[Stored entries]
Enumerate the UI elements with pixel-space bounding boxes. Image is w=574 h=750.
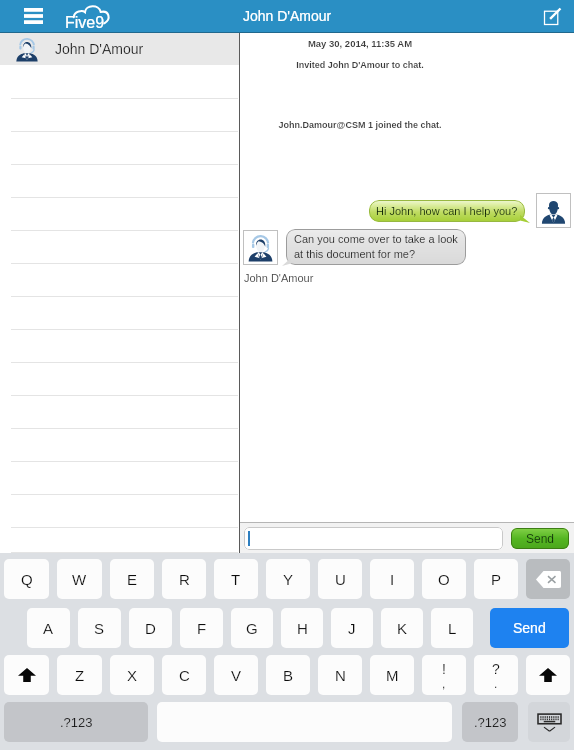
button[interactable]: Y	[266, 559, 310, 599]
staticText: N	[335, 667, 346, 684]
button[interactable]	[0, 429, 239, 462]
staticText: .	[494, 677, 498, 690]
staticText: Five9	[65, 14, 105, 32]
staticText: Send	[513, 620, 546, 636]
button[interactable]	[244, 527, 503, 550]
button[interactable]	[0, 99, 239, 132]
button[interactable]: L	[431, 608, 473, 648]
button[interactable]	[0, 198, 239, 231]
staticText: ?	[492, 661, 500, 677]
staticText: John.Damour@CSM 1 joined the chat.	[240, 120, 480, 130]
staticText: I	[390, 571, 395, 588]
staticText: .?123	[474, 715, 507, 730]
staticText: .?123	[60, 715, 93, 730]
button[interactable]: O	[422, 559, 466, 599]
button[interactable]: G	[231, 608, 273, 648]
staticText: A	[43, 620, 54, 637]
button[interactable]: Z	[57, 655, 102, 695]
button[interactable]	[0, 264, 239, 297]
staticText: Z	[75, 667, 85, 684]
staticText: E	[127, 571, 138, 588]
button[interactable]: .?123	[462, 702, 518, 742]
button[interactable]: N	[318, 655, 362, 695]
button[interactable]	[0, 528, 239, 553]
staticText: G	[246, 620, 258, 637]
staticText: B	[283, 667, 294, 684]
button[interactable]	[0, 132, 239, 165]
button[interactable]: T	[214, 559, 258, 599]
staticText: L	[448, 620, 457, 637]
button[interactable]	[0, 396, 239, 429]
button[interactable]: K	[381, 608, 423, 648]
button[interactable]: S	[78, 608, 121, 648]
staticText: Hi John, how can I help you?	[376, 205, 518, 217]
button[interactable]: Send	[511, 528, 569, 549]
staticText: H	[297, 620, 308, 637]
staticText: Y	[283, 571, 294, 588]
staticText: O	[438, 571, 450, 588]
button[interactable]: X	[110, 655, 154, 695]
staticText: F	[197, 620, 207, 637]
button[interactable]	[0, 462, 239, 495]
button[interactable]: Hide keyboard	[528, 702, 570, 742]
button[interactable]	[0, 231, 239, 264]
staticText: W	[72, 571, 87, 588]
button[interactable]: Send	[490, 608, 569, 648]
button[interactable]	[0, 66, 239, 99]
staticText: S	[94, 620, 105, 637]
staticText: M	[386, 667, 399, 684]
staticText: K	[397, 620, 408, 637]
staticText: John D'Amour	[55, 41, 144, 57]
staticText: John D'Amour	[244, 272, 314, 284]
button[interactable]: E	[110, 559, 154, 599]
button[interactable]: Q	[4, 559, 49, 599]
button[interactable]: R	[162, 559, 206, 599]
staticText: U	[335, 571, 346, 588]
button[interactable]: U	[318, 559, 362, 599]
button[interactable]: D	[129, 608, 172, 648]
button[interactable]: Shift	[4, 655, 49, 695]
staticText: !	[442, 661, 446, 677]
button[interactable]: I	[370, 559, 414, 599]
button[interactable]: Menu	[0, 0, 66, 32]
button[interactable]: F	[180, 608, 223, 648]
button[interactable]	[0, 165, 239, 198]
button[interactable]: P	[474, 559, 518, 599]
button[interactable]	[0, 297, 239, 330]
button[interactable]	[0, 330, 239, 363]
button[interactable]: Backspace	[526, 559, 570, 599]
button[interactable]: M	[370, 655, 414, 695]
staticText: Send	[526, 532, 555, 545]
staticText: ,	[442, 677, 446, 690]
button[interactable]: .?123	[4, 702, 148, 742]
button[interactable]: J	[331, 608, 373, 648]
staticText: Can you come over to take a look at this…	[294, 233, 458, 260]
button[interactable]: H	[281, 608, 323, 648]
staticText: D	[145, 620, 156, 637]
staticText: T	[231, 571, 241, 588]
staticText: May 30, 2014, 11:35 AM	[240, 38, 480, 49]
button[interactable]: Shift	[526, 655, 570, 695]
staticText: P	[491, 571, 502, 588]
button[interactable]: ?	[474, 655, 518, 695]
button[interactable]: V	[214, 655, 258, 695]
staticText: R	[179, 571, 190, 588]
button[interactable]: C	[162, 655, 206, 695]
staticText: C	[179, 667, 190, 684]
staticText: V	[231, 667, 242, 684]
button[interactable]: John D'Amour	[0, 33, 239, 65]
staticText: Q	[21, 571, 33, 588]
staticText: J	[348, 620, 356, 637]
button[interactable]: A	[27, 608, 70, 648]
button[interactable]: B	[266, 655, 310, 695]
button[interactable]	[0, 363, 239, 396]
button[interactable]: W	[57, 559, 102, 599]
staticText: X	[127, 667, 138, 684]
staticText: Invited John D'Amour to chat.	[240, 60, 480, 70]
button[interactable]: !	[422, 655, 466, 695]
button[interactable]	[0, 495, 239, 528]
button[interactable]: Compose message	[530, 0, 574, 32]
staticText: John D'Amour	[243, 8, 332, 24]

» What the task asks
If a line in the data above holds the string "Send", report that line.

» Task answer
staticText: Send	[513, 620, 546, 636]
button[interactable]: Send	[511, 528, 569, 549]
button[interactable]: Send	[490, 608, 569, 648]
staticText: Send	[526, 532, 555, 545]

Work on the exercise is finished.